SOU・SOU日記 / スタッフがお届けする日記
“最近の読み物・見もの”
最近、こちらを見て。
映画館で最初から最後まで泣き通したのは、初めてです。
「ふたたび?SWING ME AGAIN」という作品なのですが、
ハンセン病で50年間ぶりに療養所から戻った主人公が、昔組んでいた
ジャズバンドの仲間を、初めて会った孫と一緒に訪ね歩く…
大まかなあらすじはこうですが、その作中には、
悲しい・寂しい・不安・嬉しい・悔しい・あたたかい…様々な気持ちの
それぞれの涙が流れます。本当に良い映画です。
そして、最近読んでいる。
「潮騒」三島 由紀夫著
三島作品では、読みやすい。というか、通り越して異色とまで言われる位、
ド恋愛小説なのです。が、やはり言葉が美しいなァと感じずにはいられません。
-彼は待った。少しの不安もなしに、自分の黒いセエタアの
ほうぼうの綻びに、暇つぶしの指をつっこんで拡げてみたりしながら、
若者は徐々に温まってくる体の感覚と、戸外の嵐の声にばうっとして、
疑わない忠実さそれ自体が与える幸福感に漂っていた。
持合わせのない想像力は彼を悩まさなかった。そして待つうちに、
膝頭に頭をのせて眠り込んだ。
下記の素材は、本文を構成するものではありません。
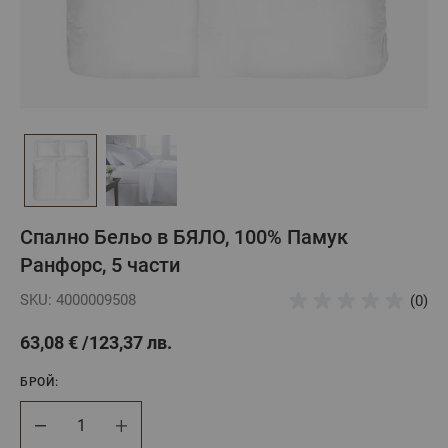
Спално Бельо в БЯЛО, 100% Памук
Ранфорс, 5 части
SKU: 4000009508
(0)
63,08 €
123,37 лв.
БРОЙ:
Брой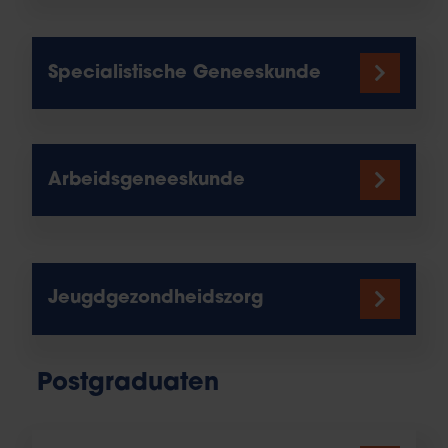
Specialistische Geneeskunde
Arbeidsgeneeskunde
Jeugdgezondheidszorg
Postgraduaten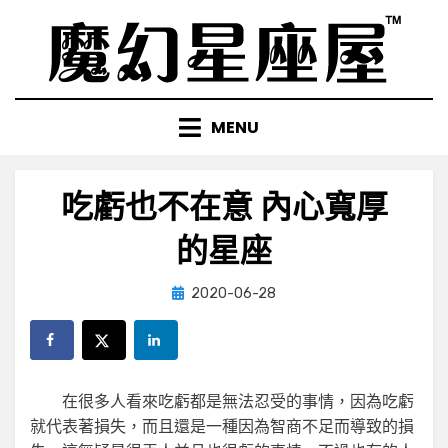
Skip
to
content
MENU
吃虧也不在意 內心寬厚
的星座
Posted
by
2020-06-28
小編
on
在很多人看來吃虧都是無法忍受的事情，因為吃虧
就代表著損失，而且還是一種因為智商不足而導致的損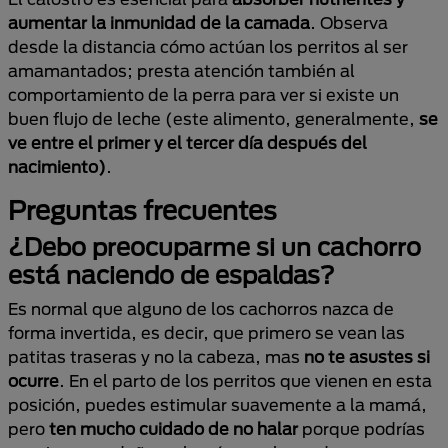
aumentar la inmunidad de la camada
. Observa
desde la distancia cómo actúan los perritos al ser
amamantados; presta atención también al
comportamiento de la perra para ver si existe un
buen flujo de leche (este alimento, generalmente,
se
ve entre el primer y el tercer día después del
nacimiento)
.
Preguntas frecuentes
¿Debo preocuparme si un cachorro
está naciendo de espaldas?
Es normal que alguno de los cachorros nazca de
forma invertida, es decir, que primero se vean las
patitas traseras y no la cabeza, mas
no te asustes si
ocurre
. En el parto de los perritos que vienen en esta
posición, puedes estimular suavemente a la mamá,
pero
ten mucho cuidado de no halar
porque podrías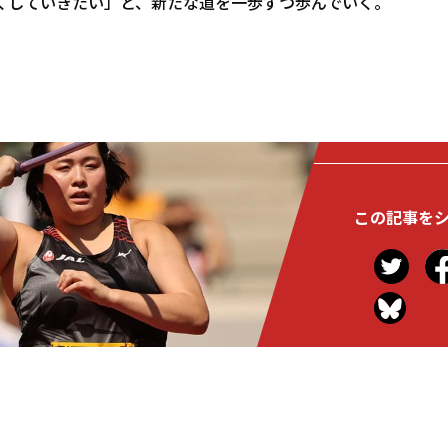
くしていきたい」と、新たな道を一歩ずつ歩んでいく。
この記事を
-
舞台は伊勢湾の入り口にある「歌島」(現在は神島)。
聞いた事のある場所の名前もちらほらと出てきます。
とにかくそこで育った主人公の青年と、数年ぶりに島へ帰ってきた女の子との
恋愛作品です。
上の文章は、まだ2人がくっつく前ですが、なんとなくお互いに決めていて
今度落ち合おうと約束して、主人公が女の子がやってくるのを
待つ場面です。
心がすっきりと洗われるような文章と、やはりどきどきとして
本当に恋愛というのは、どんなに昔の作品でも、こういう鮮烈な
感情を沸き立たせるのだなァと思います。
皆さん、今年はどんな物語や映画に出会ったでしょうか。